Quitter le refuge restera certainement le moment le plus désagréable de la journée, et longtemps encore nous nous souviendrons de ce départ. Les cordes sont gelées car nous avons négligé de les rentrer, et elles blessent profondément nos mains déjà meurtries.

Le moral est bien bas, mais les difficultés ne nous laissent pas à nos réflexions; déjà, nous surmontons une longue cheminée qui aide à nous réveiller et à nous dégourdir un peu. Ensuite, ce sont des dalles que nous franchissons rapidement et qui nous conduisent au pied d' un couloir descendant d' une crête venant des Grands Charmoz. Lorsque nous débouchons sur cette arête, nous avons le plaisir de prendre contact avec le soleil qui a tôt fait de nous réchauffer, de dégeler les cordes et surtout de rehausser notre moral.

Après quelques instants de repos, nous repartons à l' assaut plein d' entrain; mais, maintenant que les désagréables instants du départ commencent à se dissiper, une autre angoisse nous gagne; nous sommes anxieux car là, devant nous, l' Aiguille de la République se dresse, fière et élancée. Peut-être nous nargue-t-elle? Sans cesse, nos regards inquiets se portent vers elle et cherchent à découvrir notre voie dans ce bloc de granit; nous essayons de nous persuader mutuellement que les difficultés n' existent pas et que nous devons réussir facilement.

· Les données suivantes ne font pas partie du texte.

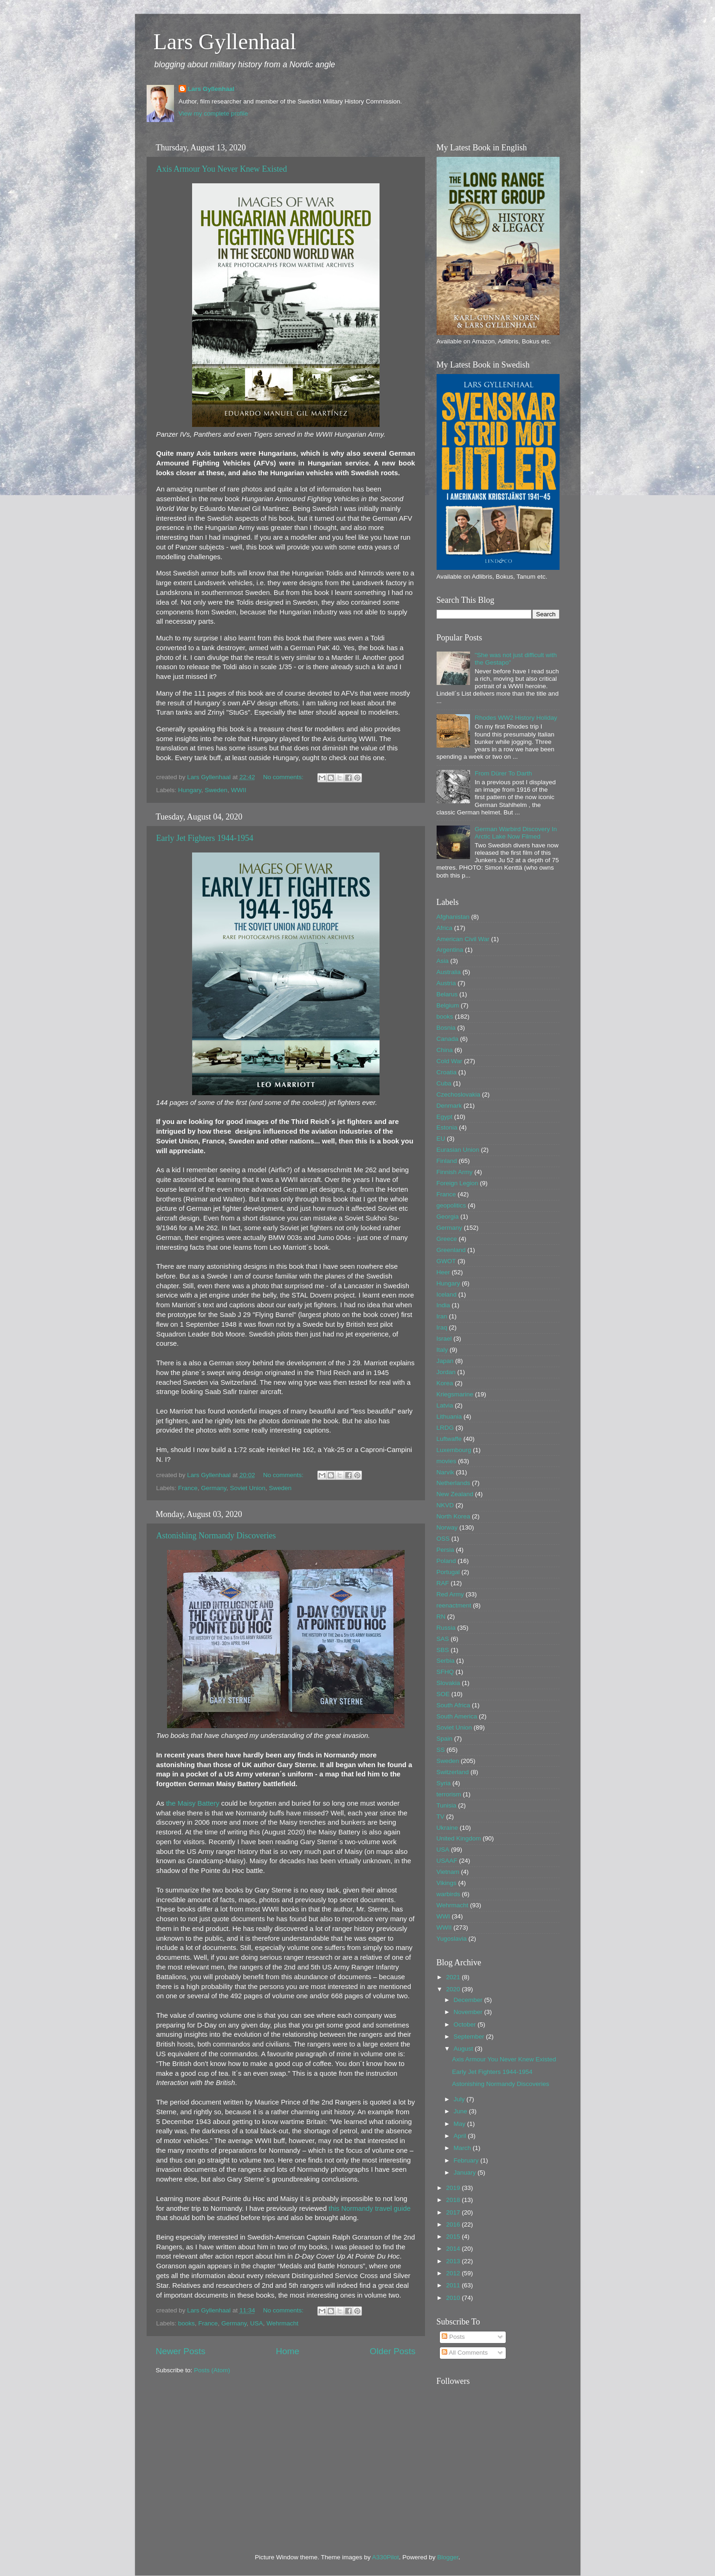 The width and height of the screenshot is (715, 2576). I want to click on China, so click(445, 1049).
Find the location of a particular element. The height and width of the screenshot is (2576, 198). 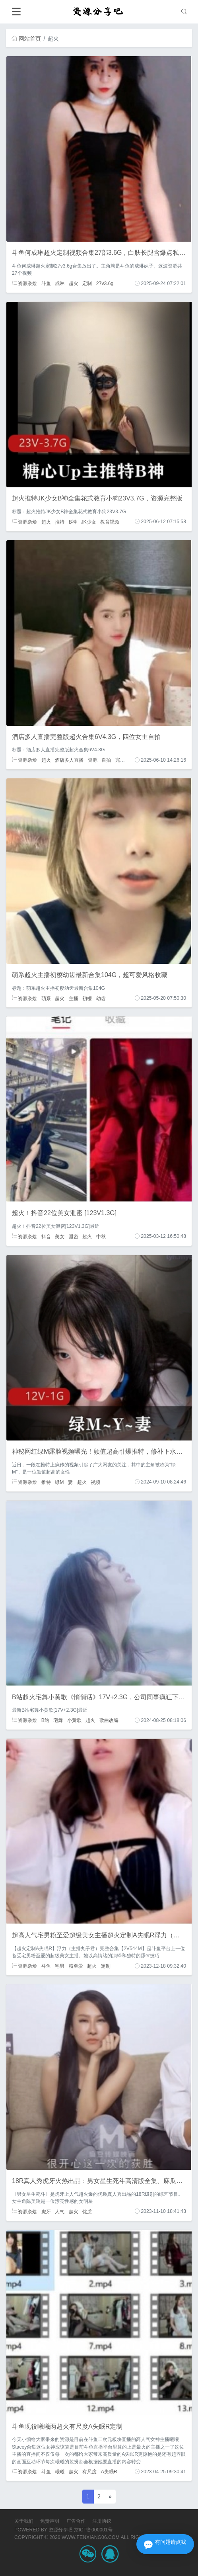 小黄歌 is located at coordinates (74, 1720). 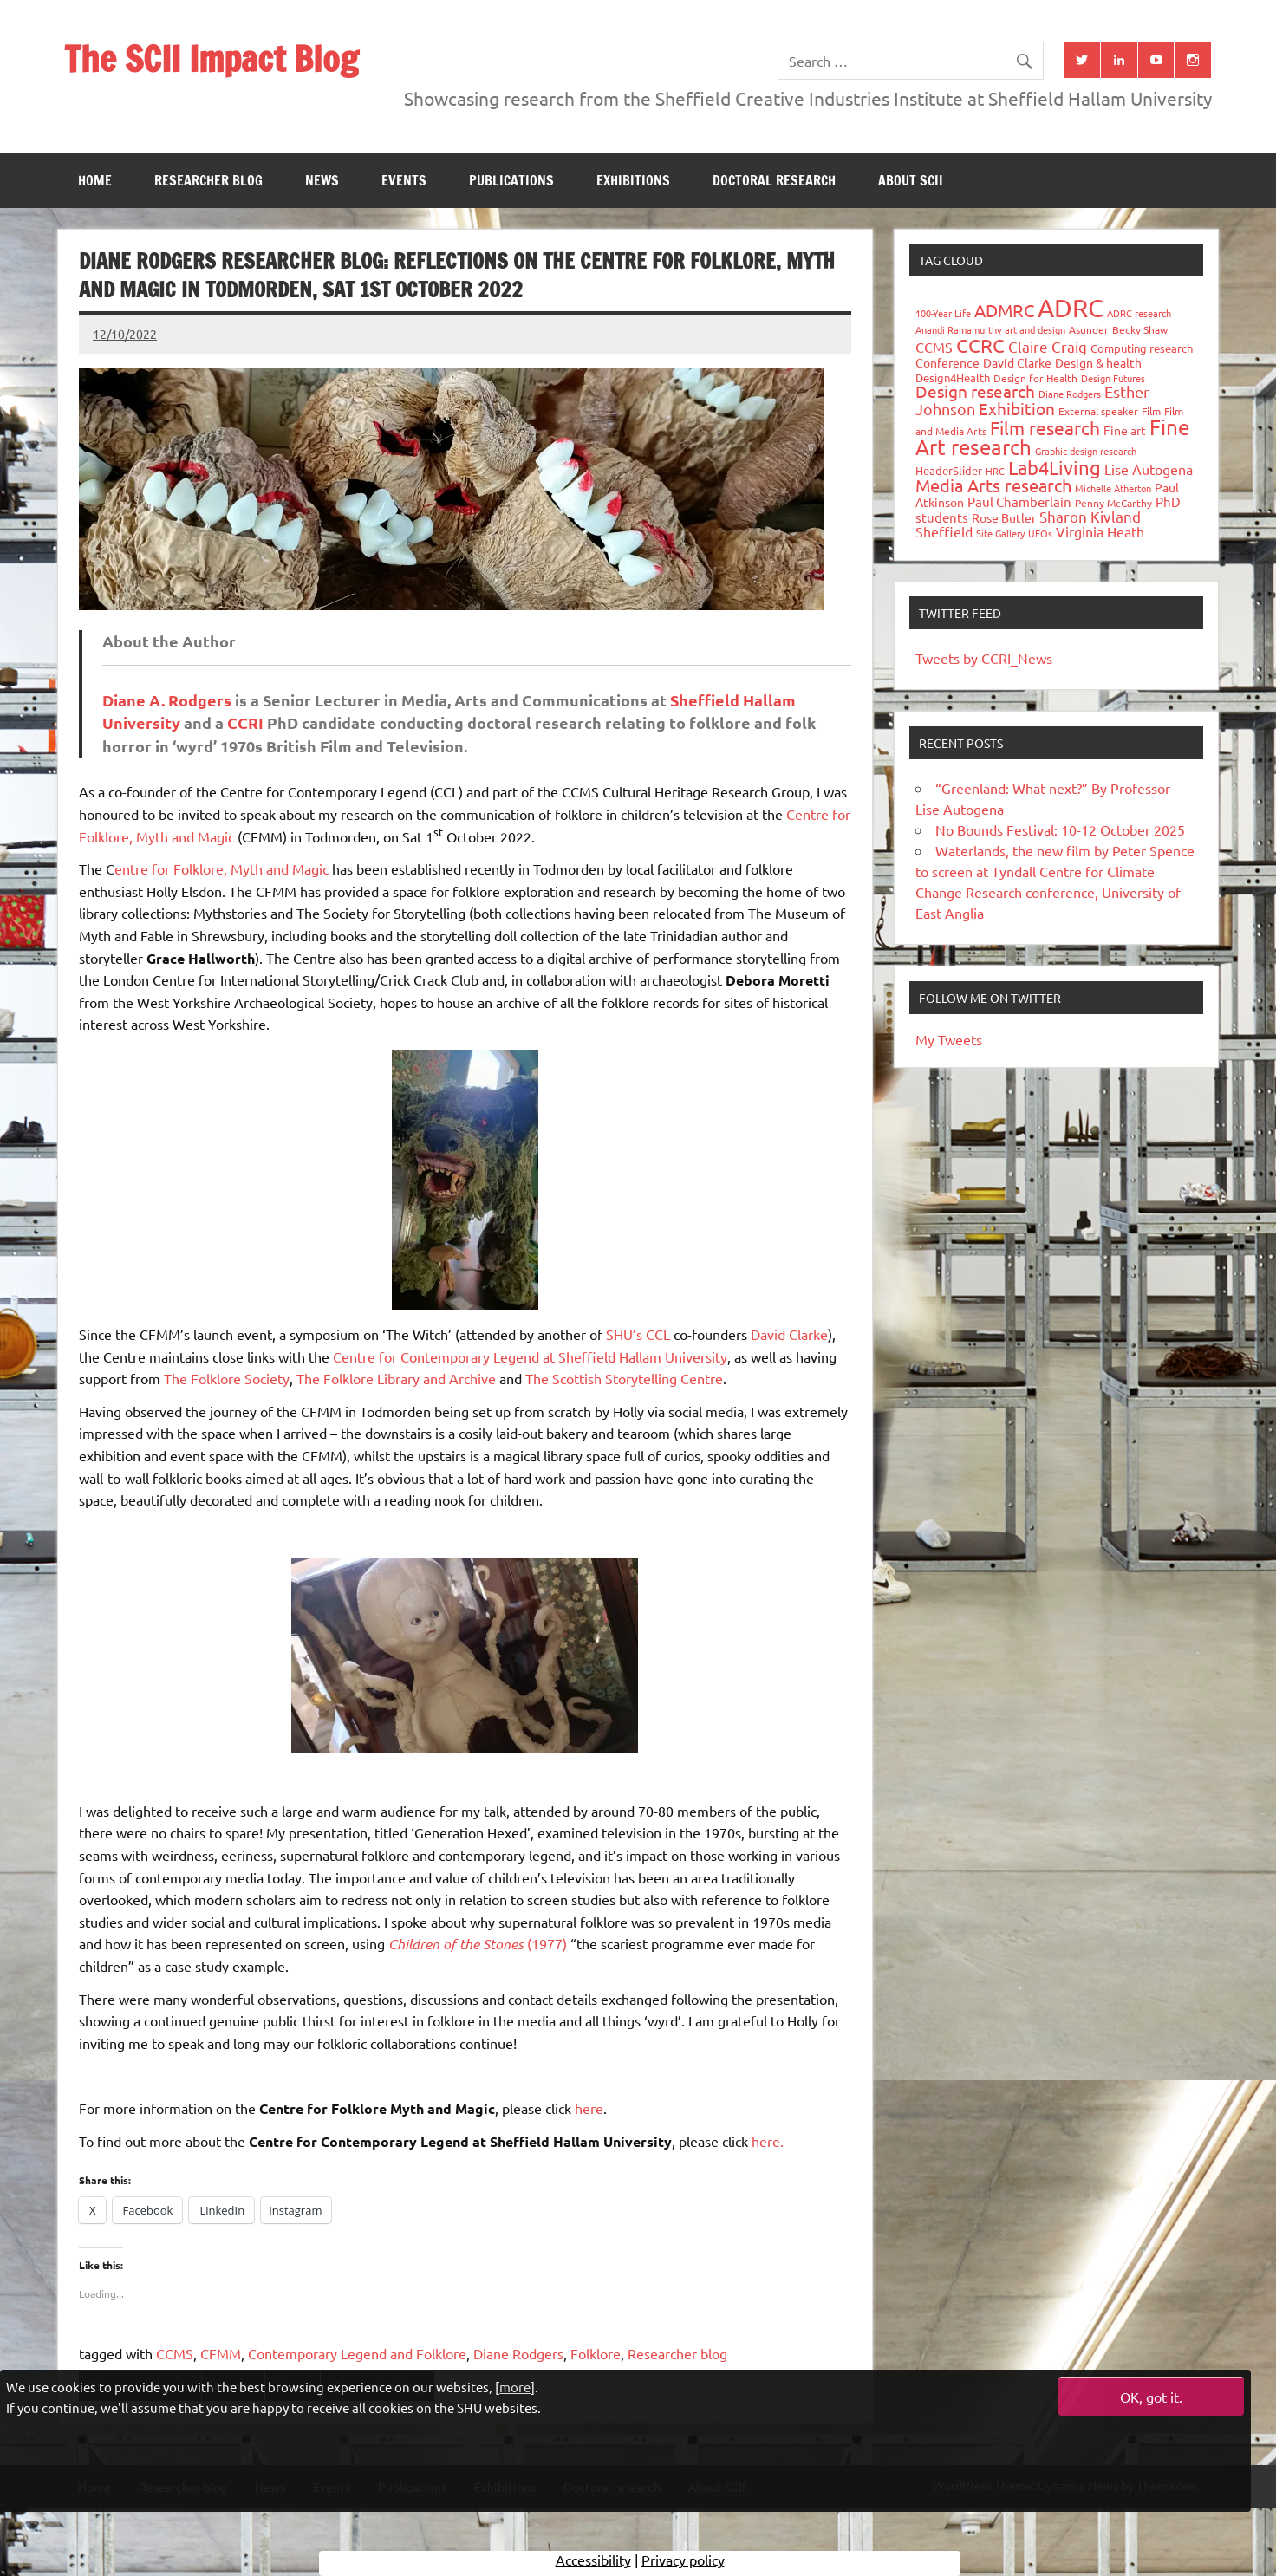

Et, bien que nous cherchions les courses les plus ardues, celles qui parfois nous tourmentent des nuits entières, lorsque le moment est venu de résoudre le problème délicat d' une de ces ascensions, en la circonstance une dalle lisse ou une cheminée surplombante, nous voudrions bien que la dite dalle fût munie de prises soudes et que la cheminée s' élargisse pour laisser passer le corps qu' elle rejette désespérément vers le vide.

Nous continuons maintenant à chevaucher l' arête et ensuite prenons en écharpe par des vires qui nous permettent d' avancer plus rapidement. L' escalade devient sérieuse, les passages difficiles. Après avoir surmonté quelques cheminées verticales, nous arrivons sur une vire se dirigeant vers le Couloir de la République; nous la suivons en nous coinçant entre de gros blocs, ensuite par une dalle munie d' imperceptibles prises, nous prenons pied dans le couloir qui, quoique raide et garni de neige, nous mène aisément à la Brèche de la République.

L' endroit est d' une sauvagerie incomparable; la brèche n' a que quelques pas de large et, de chaque côté, des parois lisses s' élèvent vers le ciel, tandis qu' à nos pieds un gouffre insondable se creuse. Tout en bas, se dessinant à peine dans la brume, le Montenvers; à gauche, la farouche paroi nord des Grands Charmoz.

Nous nous restaurons un peu; les difficultés réelles de l' ascension vont commencer et une inquiétude mêlée d' impatience commence à nous gagner. Une cheminée pénible nous mène à une vire taillée dans la paroi sud; ici, la roche rongée par les écoulements d' eau est d' une rugosité désagréable et entame profondément doigts et pantalons. Nous la suivons par de jolis passages rocheux jusqu' à ce qu' elle se heurte à l' arête menant au sommet.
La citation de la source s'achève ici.